Images should be omitted while the rest of the data is duplicated exactly.

### Material provided
═══
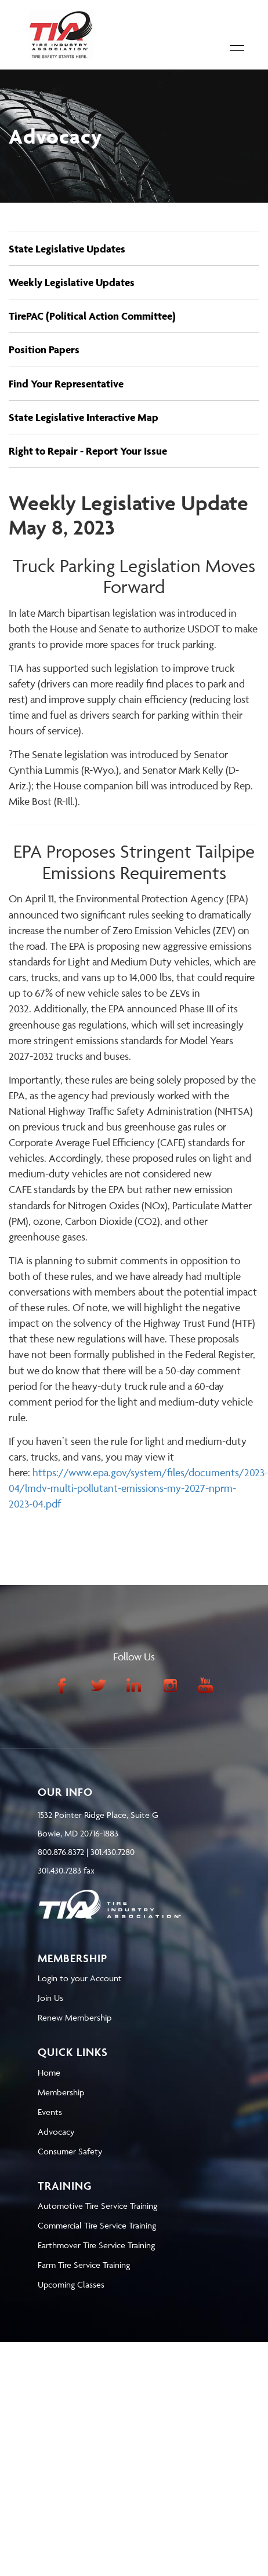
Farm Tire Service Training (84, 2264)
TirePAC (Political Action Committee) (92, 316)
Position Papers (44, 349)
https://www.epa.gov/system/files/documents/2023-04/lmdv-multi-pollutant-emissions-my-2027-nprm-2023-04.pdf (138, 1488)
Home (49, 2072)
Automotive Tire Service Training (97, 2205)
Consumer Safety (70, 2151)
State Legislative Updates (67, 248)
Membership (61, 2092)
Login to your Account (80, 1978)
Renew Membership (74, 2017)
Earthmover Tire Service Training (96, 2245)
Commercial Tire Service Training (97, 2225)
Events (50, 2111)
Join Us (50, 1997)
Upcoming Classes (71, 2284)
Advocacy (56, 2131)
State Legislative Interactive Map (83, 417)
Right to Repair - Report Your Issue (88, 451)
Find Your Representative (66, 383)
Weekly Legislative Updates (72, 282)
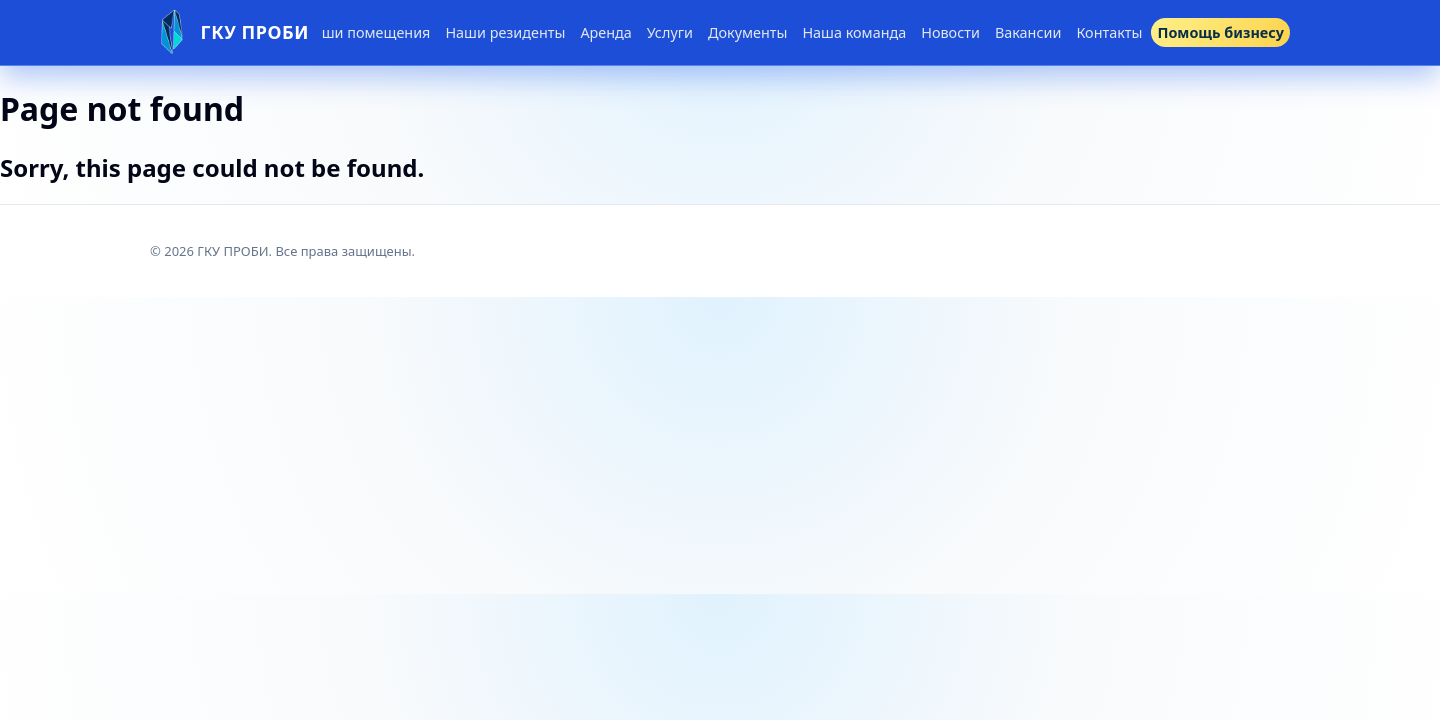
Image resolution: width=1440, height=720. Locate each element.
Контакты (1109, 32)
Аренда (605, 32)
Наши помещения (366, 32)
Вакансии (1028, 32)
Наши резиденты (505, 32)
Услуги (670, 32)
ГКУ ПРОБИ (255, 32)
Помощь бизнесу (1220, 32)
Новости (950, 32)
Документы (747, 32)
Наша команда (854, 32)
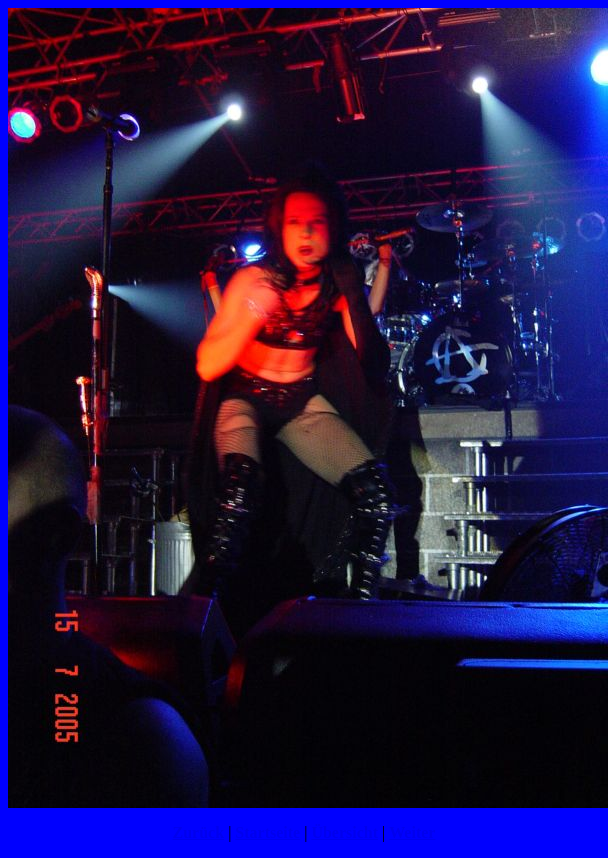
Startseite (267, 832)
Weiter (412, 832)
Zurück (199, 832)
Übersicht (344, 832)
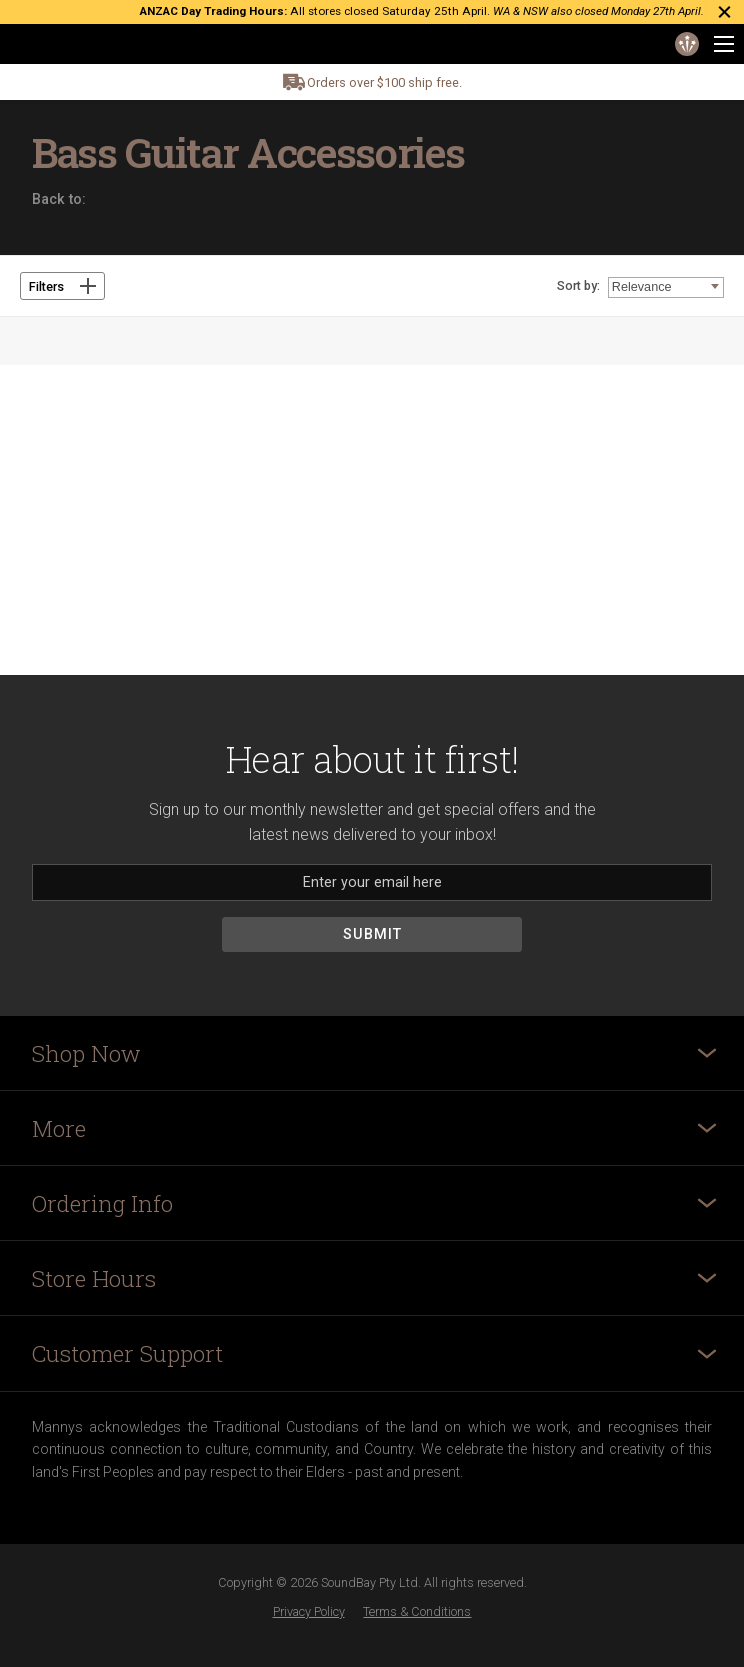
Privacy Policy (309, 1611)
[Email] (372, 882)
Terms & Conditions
═══
### Your response
Farm Tire Service Training (84, 2264)
TirePAC (Political Action Committee) (92, 316)
Position Papers (44, 349)
https://www.epa.gov/system/files/documents/2023-04/lmdv-multi-pollutant-emissions-my-2027-nprm-2023-04.pdf (138, 1488)
Home (49, 2072)
Automotive Tire Service Training (97, 2205)
Consumer Safety (70, 2151)
State Legislative Updates (67, 248)
Membership (61, 2092)
Login to your Account (80, 1978)
Renew Membership (74, 2017)
Earthmover Tire Service Training (96, 2245)
Commercial Tire Service Training (97, 2225)
Events (50, 2111)
Join Us (50, 1997)
Upcoming Classes (71, 2284)
Advocacy (56, 2131)
State Legislative Interactive Map (83, 417)
Right to Repair - Report Your Issue (88, 451)
Find Your Representative (66, 383)
Weekly Legislative Updates (72, 282)
Image resolution: width=1440, height=720. Locate each element.
Контакты (1109, 32)
Аренда (605, 32)
Наши помещения (366, 32)
Вакансии (1028, 32)
Наши резиденты (505, 32)
Услуги (670, 32)
ГКУ ПРОБИ (255, 32)
Помощь бизнесу (1220, 32)
Новости (950, 32)
Документы (747, 32)
Наша команда (854, 32)
Startseite (267, 832)
Weiter (412, 832)
Zurück (199, 832)
Übersicht (344, 832)
Privacy Policy (309, 1611)
[Email] (372, 882)
Terms & Conditions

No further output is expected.